Among the entries that follow, the required portion opens with the line containing "The image size is (402, 2576)." and closes with the line containing "What do you see at coordinates (82, 2174)". Give that portion again exactly, and nothing else.

EXTRACTED ENTRIES: Begin

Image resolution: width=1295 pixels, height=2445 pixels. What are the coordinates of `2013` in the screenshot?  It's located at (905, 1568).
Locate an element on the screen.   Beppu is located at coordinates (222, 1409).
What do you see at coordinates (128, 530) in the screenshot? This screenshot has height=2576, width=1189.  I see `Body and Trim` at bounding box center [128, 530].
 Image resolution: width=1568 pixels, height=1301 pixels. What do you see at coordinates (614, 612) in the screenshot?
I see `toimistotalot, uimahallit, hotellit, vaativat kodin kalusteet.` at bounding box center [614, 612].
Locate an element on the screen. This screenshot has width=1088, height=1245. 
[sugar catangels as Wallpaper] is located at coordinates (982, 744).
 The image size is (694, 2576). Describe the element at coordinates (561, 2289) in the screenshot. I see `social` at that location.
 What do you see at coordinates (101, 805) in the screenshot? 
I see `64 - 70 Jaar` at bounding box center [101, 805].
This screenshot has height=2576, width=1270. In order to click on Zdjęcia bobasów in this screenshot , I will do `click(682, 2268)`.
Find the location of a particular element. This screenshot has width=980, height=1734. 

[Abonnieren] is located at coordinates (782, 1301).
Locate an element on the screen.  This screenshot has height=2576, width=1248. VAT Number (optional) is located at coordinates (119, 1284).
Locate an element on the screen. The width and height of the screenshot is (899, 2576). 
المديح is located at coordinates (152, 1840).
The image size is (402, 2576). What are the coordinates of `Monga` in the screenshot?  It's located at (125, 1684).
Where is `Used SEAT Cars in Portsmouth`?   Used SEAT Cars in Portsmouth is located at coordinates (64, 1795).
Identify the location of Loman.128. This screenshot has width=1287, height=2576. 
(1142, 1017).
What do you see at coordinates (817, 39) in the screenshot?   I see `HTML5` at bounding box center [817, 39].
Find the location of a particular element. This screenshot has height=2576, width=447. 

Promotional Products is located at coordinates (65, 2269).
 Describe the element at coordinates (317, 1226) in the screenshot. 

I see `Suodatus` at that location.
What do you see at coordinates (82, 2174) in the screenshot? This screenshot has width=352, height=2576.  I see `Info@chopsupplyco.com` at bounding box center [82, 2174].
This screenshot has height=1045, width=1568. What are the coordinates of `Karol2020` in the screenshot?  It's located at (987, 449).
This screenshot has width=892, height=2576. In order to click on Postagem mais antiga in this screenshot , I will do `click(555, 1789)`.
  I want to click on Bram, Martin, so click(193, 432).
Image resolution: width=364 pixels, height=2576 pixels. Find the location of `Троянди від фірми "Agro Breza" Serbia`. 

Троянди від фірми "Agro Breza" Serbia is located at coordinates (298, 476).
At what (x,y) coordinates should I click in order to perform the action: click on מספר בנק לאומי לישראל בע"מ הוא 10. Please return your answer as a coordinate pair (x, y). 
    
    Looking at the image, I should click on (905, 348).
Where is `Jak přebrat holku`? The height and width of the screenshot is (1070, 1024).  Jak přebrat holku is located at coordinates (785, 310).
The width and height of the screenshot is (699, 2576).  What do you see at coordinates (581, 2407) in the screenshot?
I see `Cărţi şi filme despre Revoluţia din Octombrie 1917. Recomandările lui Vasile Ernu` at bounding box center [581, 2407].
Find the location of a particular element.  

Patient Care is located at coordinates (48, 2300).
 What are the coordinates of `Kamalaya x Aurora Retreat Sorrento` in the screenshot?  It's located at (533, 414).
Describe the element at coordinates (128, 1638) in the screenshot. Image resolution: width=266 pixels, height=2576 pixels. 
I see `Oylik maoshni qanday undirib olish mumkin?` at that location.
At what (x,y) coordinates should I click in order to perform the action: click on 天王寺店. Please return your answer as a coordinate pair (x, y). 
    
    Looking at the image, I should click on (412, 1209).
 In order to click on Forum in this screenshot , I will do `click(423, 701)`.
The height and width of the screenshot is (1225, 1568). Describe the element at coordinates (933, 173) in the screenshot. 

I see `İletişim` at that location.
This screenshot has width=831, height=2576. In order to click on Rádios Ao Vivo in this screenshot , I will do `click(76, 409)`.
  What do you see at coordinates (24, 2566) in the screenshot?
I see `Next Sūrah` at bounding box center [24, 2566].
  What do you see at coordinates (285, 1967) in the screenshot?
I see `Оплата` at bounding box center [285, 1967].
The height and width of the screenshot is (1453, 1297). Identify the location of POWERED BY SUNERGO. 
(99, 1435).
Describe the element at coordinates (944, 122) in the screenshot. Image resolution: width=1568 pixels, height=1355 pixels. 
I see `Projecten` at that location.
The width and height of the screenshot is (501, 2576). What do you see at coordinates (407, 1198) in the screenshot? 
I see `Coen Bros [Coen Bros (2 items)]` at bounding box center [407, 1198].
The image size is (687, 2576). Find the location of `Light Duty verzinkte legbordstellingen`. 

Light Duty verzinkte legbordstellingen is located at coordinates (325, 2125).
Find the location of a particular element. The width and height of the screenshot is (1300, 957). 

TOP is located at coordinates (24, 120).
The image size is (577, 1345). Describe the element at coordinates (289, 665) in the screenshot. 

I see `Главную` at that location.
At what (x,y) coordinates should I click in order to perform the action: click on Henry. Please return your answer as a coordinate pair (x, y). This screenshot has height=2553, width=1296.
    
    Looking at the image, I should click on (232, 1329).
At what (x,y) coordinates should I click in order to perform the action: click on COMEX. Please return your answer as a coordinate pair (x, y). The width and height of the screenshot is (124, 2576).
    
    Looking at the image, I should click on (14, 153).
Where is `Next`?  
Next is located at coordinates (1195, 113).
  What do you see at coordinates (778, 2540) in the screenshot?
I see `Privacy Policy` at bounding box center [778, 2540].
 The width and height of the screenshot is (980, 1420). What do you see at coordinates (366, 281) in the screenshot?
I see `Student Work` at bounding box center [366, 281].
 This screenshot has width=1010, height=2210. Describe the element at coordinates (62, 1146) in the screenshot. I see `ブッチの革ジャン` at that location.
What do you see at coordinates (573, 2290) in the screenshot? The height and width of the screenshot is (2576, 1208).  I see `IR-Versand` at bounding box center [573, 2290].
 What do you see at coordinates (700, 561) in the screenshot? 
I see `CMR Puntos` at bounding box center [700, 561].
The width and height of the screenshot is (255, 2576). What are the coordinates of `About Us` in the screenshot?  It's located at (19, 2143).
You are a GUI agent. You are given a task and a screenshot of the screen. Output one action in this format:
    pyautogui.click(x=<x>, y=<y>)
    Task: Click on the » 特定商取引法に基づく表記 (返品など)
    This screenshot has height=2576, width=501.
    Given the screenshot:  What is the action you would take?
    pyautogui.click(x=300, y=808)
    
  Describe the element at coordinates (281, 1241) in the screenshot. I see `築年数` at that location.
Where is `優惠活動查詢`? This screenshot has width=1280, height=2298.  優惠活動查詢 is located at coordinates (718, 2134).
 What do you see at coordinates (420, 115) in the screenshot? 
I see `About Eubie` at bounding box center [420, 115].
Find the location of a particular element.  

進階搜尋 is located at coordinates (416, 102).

EXTRACTED ENTRIES: End

▶ [SOLUTION TO THIS PROBLEM]
The image size is (402, 2576). What are the coordinates of `Monga` in the screenshot?  It's located at (125, 1684).
Where is `Used SEAT Cars in Portsmouth`?   Used SEAT Cars in Portsmouth is located at coordinates (64, 1795).
Identify the location of Loman.128. This screenshot has width=1287, height=2576. 
(1142, 1017).
What do you see at coordinates (817, 39) in the screenshot?   I see `HTML5` at bounding box center [817, 39].
Find the location of a particular element. This screenshot has height=2576, width=447. 

Promotional Products is located at coordinates (65, 2269).
 Describe the element at coordinates (317, 1226) in the screenshot. 

I see `Suodatus` at that location.
What do you see at coordinates (82, 2174) in the screenshot? This screenshot has width=352, height=2576.  I see `Info@chopsupplyco.com` at bounding box center [82, 2174].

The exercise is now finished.